Both the line below containing "proses pengobatannya, semoga suatu saat Nabil" and the line containing "internetovým obchodem Ornatis", along with every line between them, should be repeated exactly; no other line belongs in the answer.

**Data supplied:**
=== Begin Enclosure ===

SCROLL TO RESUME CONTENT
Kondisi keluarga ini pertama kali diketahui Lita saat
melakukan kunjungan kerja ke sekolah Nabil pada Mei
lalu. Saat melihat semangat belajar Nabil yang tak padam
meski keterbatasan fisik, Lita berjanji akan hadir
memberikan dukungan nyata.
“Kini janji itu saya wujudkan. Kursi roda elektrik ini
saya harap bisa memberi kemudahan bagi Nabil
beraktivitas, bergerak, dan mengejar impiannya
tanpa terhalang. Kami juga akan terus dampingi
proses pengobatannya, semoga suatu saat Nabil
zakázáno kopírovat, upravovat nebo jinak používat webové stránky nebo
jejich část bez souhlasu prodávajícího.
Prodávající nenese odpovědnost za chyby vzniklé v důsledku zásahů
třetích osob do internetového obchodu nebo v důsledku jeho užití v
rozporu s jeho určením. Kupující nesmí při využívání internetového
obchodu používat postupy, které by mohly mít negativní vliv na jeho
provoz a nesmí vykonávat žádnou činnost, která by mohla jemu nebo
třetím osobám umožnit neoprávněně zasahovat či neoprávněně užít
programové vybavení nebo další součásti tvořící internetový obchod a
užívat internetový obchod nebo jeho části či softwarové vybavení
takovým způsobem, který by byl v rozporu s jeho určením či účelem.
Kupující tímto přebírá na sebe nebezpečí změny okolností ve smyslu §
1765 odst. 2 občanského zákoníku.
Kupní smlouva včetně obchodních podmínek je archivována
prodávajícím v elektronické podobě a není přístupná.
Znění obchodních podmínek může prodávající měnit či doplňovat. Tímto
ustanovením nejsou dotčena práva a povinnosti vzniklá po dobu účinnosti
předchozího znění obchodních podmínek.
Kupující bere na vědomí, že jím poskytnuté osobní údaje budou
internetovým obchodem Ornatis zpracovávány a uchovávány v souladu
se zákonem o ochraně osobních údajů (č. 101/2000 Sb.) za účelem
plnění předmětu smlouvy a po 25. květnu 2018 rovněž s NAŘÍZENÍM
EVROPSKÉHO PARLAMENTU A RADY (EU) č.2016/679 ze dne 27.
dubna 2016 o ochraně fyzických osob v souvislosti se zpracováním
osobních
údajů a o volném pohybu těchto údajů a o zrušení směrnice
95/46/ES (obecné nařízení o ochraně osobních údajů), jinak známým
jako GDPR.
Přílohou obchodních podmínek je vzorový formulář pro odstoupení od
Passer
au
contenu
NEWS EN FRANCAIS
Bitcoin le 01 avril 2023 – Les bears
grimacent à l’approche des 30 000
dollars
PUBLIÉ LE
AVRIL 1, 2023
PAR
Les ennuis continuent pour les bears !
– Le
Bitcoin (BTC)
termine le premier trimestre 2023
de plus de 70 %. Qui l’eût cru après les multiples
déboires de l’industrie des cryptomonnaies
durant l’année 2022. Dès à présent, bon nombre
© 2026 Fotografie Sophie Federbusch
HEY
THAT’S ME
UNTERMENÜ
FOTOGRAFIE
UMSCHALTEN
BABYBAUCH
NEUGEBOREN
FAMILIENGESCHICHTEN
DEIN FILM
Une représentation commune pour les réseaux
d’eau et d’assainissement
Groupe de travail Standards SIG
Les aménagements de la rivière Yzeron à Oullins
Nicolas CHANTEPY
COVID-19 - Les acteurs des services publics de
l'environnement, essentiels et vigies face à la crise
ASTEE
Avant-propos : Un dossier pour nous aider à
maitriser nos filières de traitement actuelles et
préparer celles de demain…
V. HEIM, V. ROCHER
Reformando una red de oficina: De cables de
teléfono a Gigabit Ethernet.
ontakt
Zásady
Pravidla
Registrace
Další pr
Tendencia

=== End Enclosure ===

**Answer space:**
proses pengobatannya, semoga suatu saat Nabil
zakázáno kopírovat, upravovat nebo jinak používat webové stránky nebo
jejich část bez souhlasu prodávajícího.
Prodávající nenese odpovědnost za chyby vzniklé v důsledku zásahů
třetích osob do internetového obchodu nebo v důsledku jeho užití v
rozporu s jeho určením. Kupující nesmí při využívání internetového
obchodu používat postupy, které by mohly mít negativní vliv na jeho
provoz a nesmí vykonávat žádnou činnost, která by mohla jemu nebo
třetím osobám umožnit neoprávněně zasahovat či neoprávněně užít
programové vybavení nebo další součásti tvořící internetový obchod a
užívat internetový obchod nebo jeho části či softwarové vybavení
takovým způsobem, který by byl v rozporu s jeho určením či účelem.
Kupující tímto přebírá na sebe nebezpečí změny okolností ve smyslu §
1765 odst. 2 občanského zákoníku.
Kupní smlouva včetně obchodních podmínek je archivována
prodávajícím v elektronické podobě a není přístupná.
Znění obchodních podmínek může prodávající měnit či doplňovat. Tímto
ustanovením nejsou dotčena práva a povinnosti vzniklá po dobu účinnosti
předchozího znění obchodních podmínek.
Kupující bere na vědomí, že jím poskytnuté osobní údaje budou
internetovým obchodem Ornatis zpracovávány a uchovávány v souladu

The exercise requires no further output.